● **Your task**
Locate each line in the records containing "personal". Copy it.
---------- Data extract
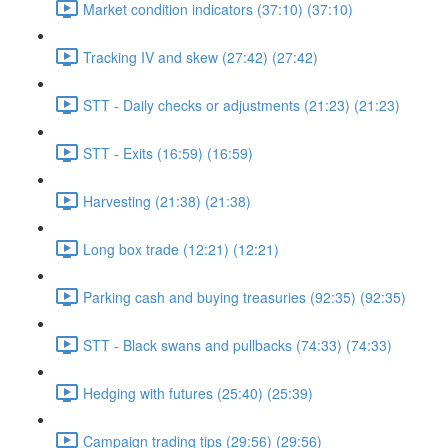
Market condition indicators (37:10) (37:10)
Tracking IV and skew (27:42) (27:42)
STT - Daily checks or adjustments (21:23) (21:23)
STT - Exits (16:59) (16:59)
Harvesting (21:38) (21:38)
Long box trade (12:21) (12:21)
Parking cash and buying treasuries (92:35) (92:35)
STT - Black swans and pullbacks (74:33) (74:33)
Hedging with futures (25:40) (25:39)
Campaign trading tips (29:56) (29:56)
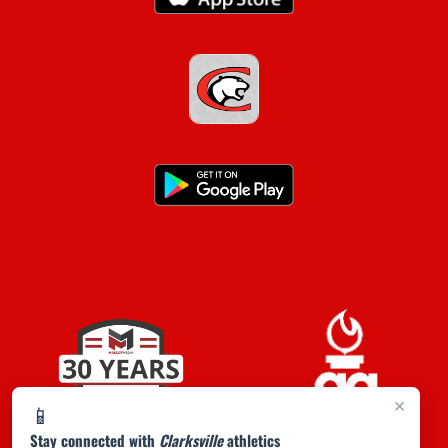
×
📱
Stay connected with
Clarksville
athletics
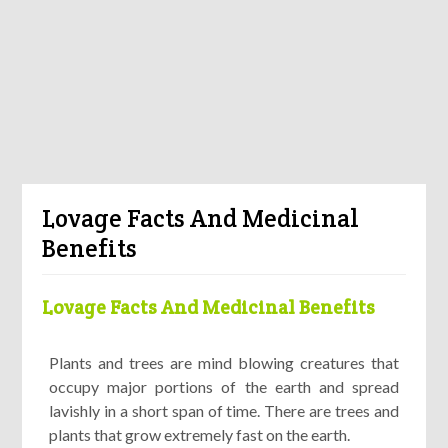
Lovage Facts And Medicinal
Benefits
Lovage Facts And Medicinal Benefits
Plants and trees are mind blowing creatures that
occupy major portions of the earth and spread
lavishly in a short span of time. There are trees and
plants that grow extremely fast on the earth.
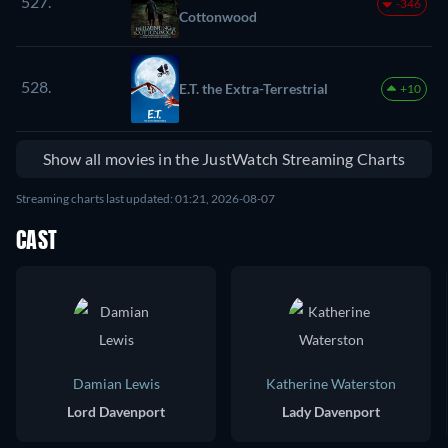
527.
-346
Cottonwood
528.
E.T. the Extra-Terrestrial
+10
Show all movies in the JustWatch Streaming Charts
Streaming charts last updated: 01:21, 2026-08-07
CAST
Damian Lewis
Katherine Waterston
Lord Davenport
Lady Davenport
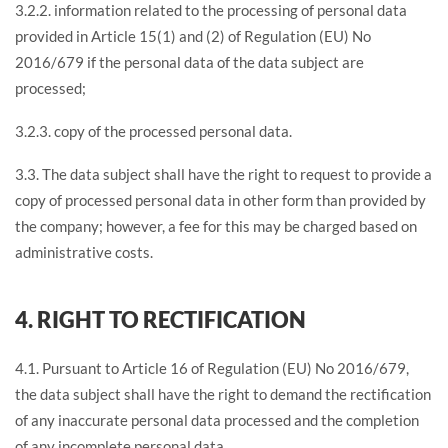
3.2.2. information related to the processing of personal data
provided in Article 15(1) and (2) of Regulation (EU) No
2016/679 if the personal data of the data subject are
processed;
3.2.3. copy of the processed personal data.
3.3. The data subject shall have the right to request to provide a
copy of processed personal data in other form than provided by
the company; however, a fee for this may be charged based on
administrative costs.
4. RIGHT TO RECTIFICATION
4.1. Pursuant to Article 16 of Regulation (EU) No 2016/679,
the data subject shall have the right to demand the rectification
of any inaccurate personal data processed and the completion
of any incomplete personal data.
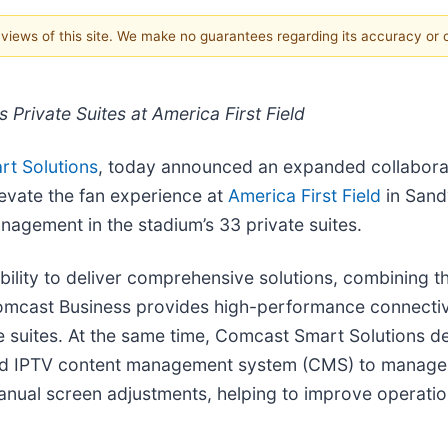
e views of this site. We make no guarantees regarding its accuracy or
Private Suites at America First Field
t Solutions
, today announced an expanded collabora
evate the fan experience at
America First Field
in Sand
gement in the stadium’s 33 private suites.
ility to deliver comprehensive solutions, combining t
mcast Business provides high-performance connectivi
e suites. At the same time, Comcast Smart Solutions d
ized IPTV content management system (CMS) to manage 
anual screen adjustments, helping to improve operatio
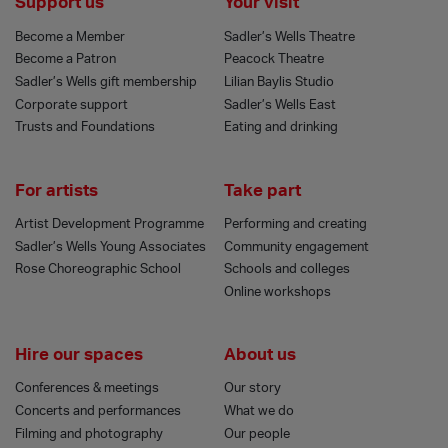
Support us
Your visit
Become a Member
Sadler’s Wells Theatre
Become a Patron
Peacock Theatre
Sadler’s Wells gift membership
Lilian Baylis Studio
Corporate support
Sadler’s Wells East
Trusts and Foundations
Eating and drinking
For artists
Take part
Artist Development Programme
Performing and creating
Sadler’s Wells Young Associates
Community engagement
Rose Choreographic School
Schools and colleges
Online workshops
Hire our spaces
About us
Conferences & meetings
Our story
Concerts and performances
What we do
Filming and photography
Our people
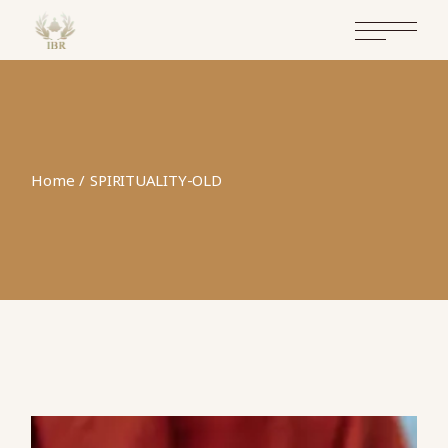
Home
SPIRITUALITY-OLD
--------------------
● **Exercise output**
3.2.2. information related to the processing of personal data
2016/679 if the personal data of the data subject are
3.2.3. copy of the processed personal data.
copy of processed personal data in other form than provided by
of any inaccurate personal data processed and the completion
of any incomplete personal data.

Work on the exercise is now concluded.